Restate exactly, and only, the lines spanning from the one with "portátiles de fitness Whoop, explica a Men’s" to the end of the records below.
=== Data to process ===
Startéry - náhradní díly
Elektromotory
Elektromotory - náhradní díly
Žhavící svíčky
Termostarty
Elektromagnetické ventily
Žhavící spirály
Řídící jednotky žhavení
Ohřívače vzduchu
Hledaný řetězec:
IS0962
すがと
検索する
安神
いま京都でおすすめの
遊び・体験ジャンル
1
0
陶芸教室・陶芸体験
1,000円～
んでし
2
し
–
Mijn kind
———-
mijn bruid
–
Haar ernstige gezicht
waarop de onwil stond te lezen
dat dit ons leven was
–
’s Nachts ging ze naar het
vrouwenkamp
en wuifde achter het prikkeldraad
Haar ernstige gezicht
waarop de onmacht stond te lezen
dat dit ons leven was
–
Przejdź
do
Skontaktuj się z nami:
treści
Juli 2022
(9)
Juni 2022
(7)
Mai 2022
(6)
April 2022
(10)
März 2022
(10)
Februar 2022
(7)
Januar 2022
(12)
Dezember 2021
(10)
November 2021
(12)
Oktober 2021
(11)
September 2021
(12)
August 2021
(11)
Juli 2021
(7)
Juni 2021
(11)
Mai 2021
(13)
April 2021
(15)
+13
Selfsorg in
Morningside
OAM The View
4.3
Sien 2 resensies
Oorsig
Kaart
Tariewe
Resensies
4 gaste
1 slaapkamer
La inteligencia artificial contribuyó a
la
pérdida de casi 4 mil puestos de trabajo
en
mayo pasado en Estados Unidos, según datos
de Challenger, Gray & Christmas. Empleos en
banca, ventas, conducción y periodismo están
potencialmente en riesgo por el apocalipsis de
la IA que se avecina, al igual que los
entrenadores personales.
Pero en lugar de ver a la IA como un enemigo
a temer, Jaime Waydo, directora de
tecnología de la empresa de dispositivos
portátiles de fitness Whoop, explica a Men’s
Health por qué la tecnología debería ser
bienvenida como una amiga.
===
Solution to the exercise:
portátiles de fitness Whoop, explica a Men’s
Health por qué la tecnología debería ser
bienvenida como una amiga.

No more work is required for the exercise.